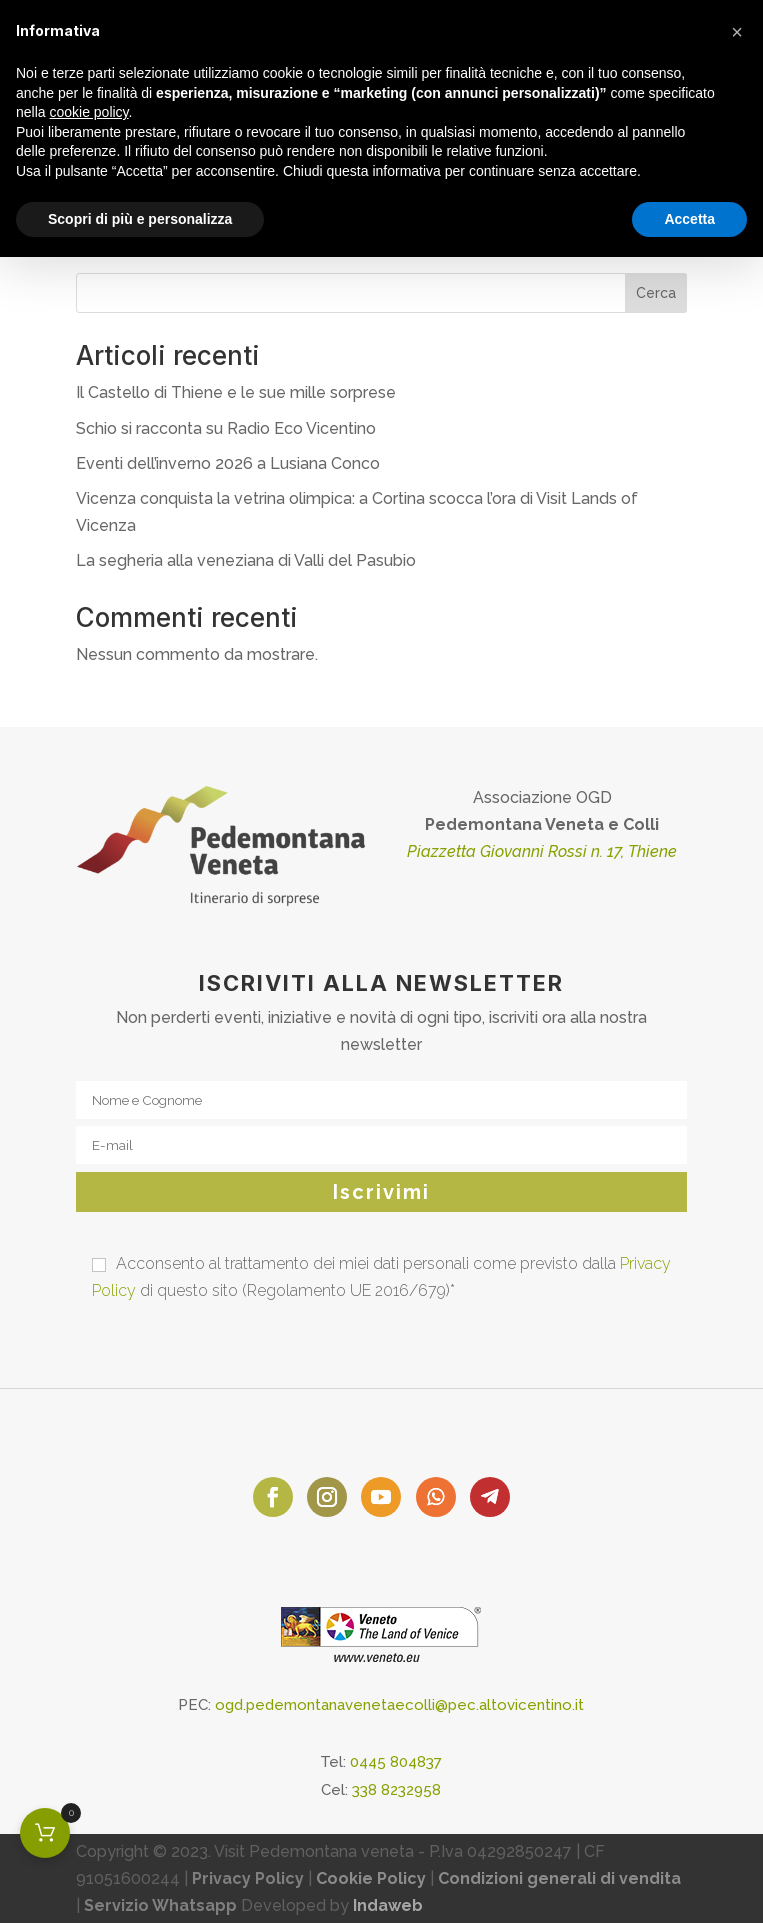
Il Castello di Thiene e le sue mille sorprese (236, 392)
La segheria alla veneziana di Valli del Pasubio (246, 560)
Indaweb (388, 1905)
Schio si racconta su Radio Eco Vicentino (226, 428)
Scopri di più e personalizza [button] (140, 219)
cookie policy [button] (88, 112)
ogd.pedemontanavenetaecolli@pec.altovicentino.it (399, 1705)
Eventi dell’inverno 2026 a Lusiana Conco (228, 463)
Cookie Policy (371, 1878)
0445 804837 (396, 1762)
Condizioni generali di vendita (559, 1878)
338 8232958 (396, 1790)
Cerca (656, 293)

• [WHAT YOU ARE ASKED TO DO]
An exact copy is needed of the lines from the one containing "La segheria alla" through the end of the records.

• [WRITTEN RESPONSE]
La segheria alla veneziana di Valli del Pasubio (246, 560)
Indaweb (388, 1905)
Schio si racconta su Radio Eco Vicentino (226, 428)
Scopri di più e personalizza [button] (140, 219)
cookie policy [button] (88, 112)
ogd.pedemontanavenetaecolli@pec.altovicentino.it (399, 1705)
Eventi dell’inverno 2026 a Lusiana Conco (228, 463)
Cookie Policy (371, 1878)
0445 804837 (396, 1762)
Condizioni generali di vendita (559, 1878)
338 8232958 (396, 1790)
Cerca (656, 293)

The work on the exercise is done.